Coenobitic monasticism takes its name from the Greek term for fellowship or community (koinônia), which is in fact a term that Pachomian authors frequently use to refer to the monastery. In contrast to lavra monasticism, coenobitic monasticism was characterized by a high degree of centralized authority, a highly regulated monastic lifestyle, and a physical boundary (i.e., a wall) that separates the monastery from the world at large.
Entrance into the monastic community entailed an extensive process of socialization, to which all monastics were subjected.
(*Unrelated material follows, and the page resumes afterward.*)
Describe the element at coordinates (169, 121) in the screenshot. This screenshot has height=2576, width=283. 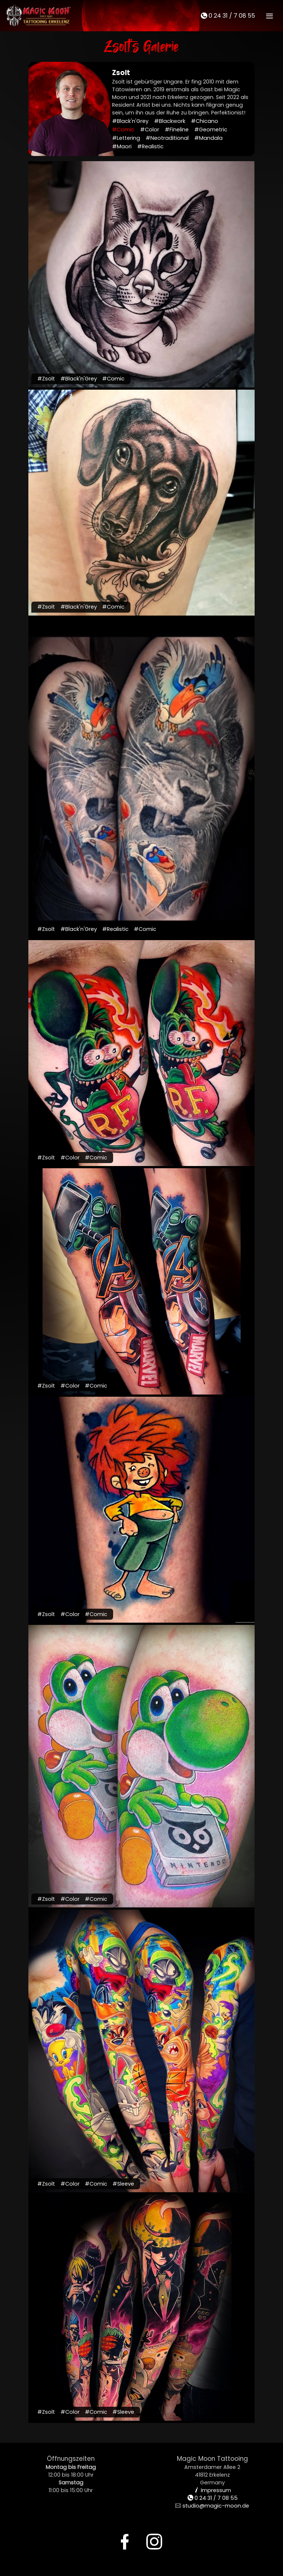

This socialization could include a lengthy catechesis in the monastery’s gatehouse, instruction in the rules of the monastery, instruction in the scriptures (including reading and memorization), sometimes an oath, and ﬁnally the donning of the new monastic uniform—the habit (skhêma).30 This common socialization for all members helped to reinforce a degree of uniformity and cohesion that simply was not a part of lavra monasticism.
Once inside the coenobium each monastic was assigned by the elder to a “house.” Each house had its own administrative hierarchy consisting of “housemaster” and “second,” who were in turn under the authority of a number of elders, who ultimately answered to the father or archimandrite of the community. It was within their houses and among their fellow house members that monastics spent much of their days, in prayer, sleep, work, and instruction. Indeed, the leader of the house was an absolutely central ﬁgure in a monastic’s life.31 But while most of the individual monastic’s time was spent within his or her house with its approximately twenty inhabitants, many daily economic, social, and religious activities of the houses were highly centralized, in sharp contrast with lavra monasticism. All the necessities of life were centralized. The coenobium depended on each house to do its job: baking, serving, farming, building, weaving, nursing. Monastics ate collectively in the refectory, received their clothes from the monastic supply room, and were assigned a cell (either solitary or shared) in a house.32 Prayer was also collective, generally consisting of two daily services attended by all the monastery’s inhabitants, as well as formal hours of prayer during which prayers were recited individually by all monks.33 The highly centralized and
7 introductionregulated life of coenobitic monasticism—as well as the social cohesion encouraged by a common socialization into the community—determined the health care system that could develop with the coenobium.
The nature of the sources for coenobitic monasticism reﬂects its highly centralized and regulated lifestyle. These sources include rules, instructions, general epistles, homilies, and chronicles of the communities in the
form of lives. In particular, this study primarily draws on twelve sources:
the Rules attributed to Pachomius; the Instructions and Letters of Pachomius; the Instructions and Rules of Pachomius’s successor Horsiese; the Instructions, Letters, and Fragments of Horsiese’s successor Theodore; the Canons of Shenoute; the Longer and Shorter Rules of Basil of Caesarea; and the Rule of Augustine of Hippo.